Northern Ireland

Police investigate Real IRA rally at Derry cemetery

Police have said an investigation is under way into a rally at a Londonderry cemetery on Monday at which masked Real IRA members read out a statement.

The dissidents threatened to kill more police officers.

Superintendent Chris Yates said police had decided to "run a low key operational response to the event".

"An investigation has commenced and I would appeal to anyone who has any information regarding this incident to contact police," he added.

The 32 County Sovereignty Movement organised the rally at the City Cemetery to mark the anniversary of the 1916 Easter Rising.

It is regarded as the political wing of the Real IRA, the organisation which claimed responsibility for the Omagh bomb which killed 29 people and unborn twins in 1998.

It also killed two soldiers in Antrim two years ago and exploded a car bomb in Derry last year.

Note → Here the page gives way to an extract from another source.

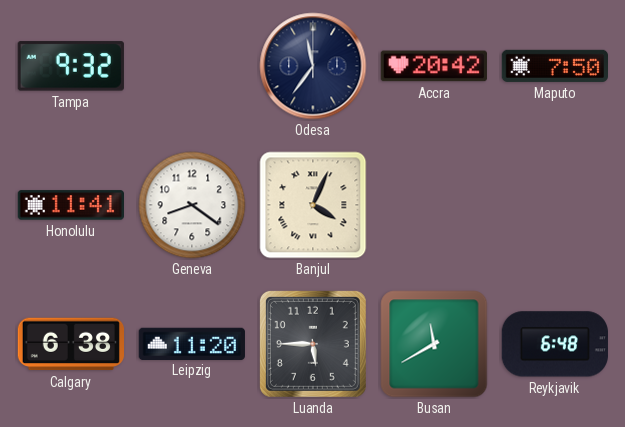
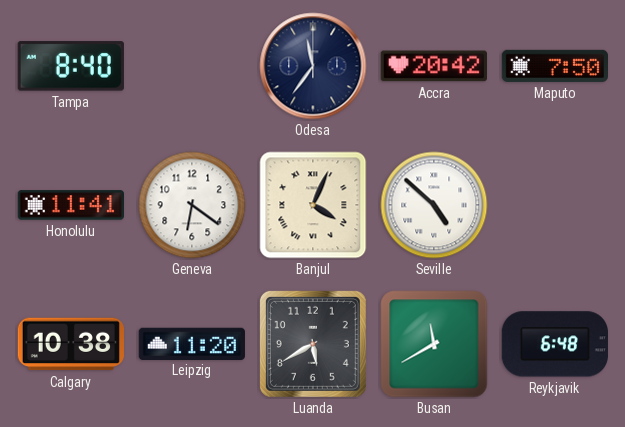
Tampa: 9:32 -> 8:40
Geneva: 8:21 -> 6:21
Seville: none -> 4:52
Calgary: 6:38 -> 10:38
Luanda: 5:45 -> 5:40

Superintendent Yates said: "Any alleged breaches of criminal law reported to police or coming to our attention will be rigorously and thoroughly investigated.

"The PSNI work to ensure that all their actions are appropriate, proportionate and lawful.

"Our priorities are to protect the public, preserve public order, uphold the human rights of all and gather evidence of any wrongdoing."


Meanwhile, Sinn Fein's Martin McGuinness has said he believes talks are ongoing between dissident republicans and the British government.

"I did say that last year and I think what I said was vindicated by those investigative journalists who came to realise that what I was saying was absolutely true," he said

"There can be no doubt whatsoever that representatives of the British government were speaking to the highest levels of what is called the Real IRA.

"As for the situation at the moment, I would be surprised if there isn't still some means of communication between them."

The Democratic Unionist Party's Nigel Dodds said he would oppose any such talks with dissidents.

"Primarily because they have shown not the slightest interest in wanting to move away from violence," he said.

"I think that's a very different situation from the sort of engagement there's been in recent times with other groups.

"These are groups that have shown they are engaged in the most bloody and dastardly types of planning and plotting against members of the security forces and I think they deserve a resolute security reaction and response."

In its statement read out at the cemetery, the Real IRA said police officers would be targeted "regardless of their religion, cultural background or motivation".

The organisation also expressed its opposition to the Queen's impending visit to Ireland.

"The Queen of England is wanted for war crimes in Ireland and is not wanted on Irish soil," the statement added.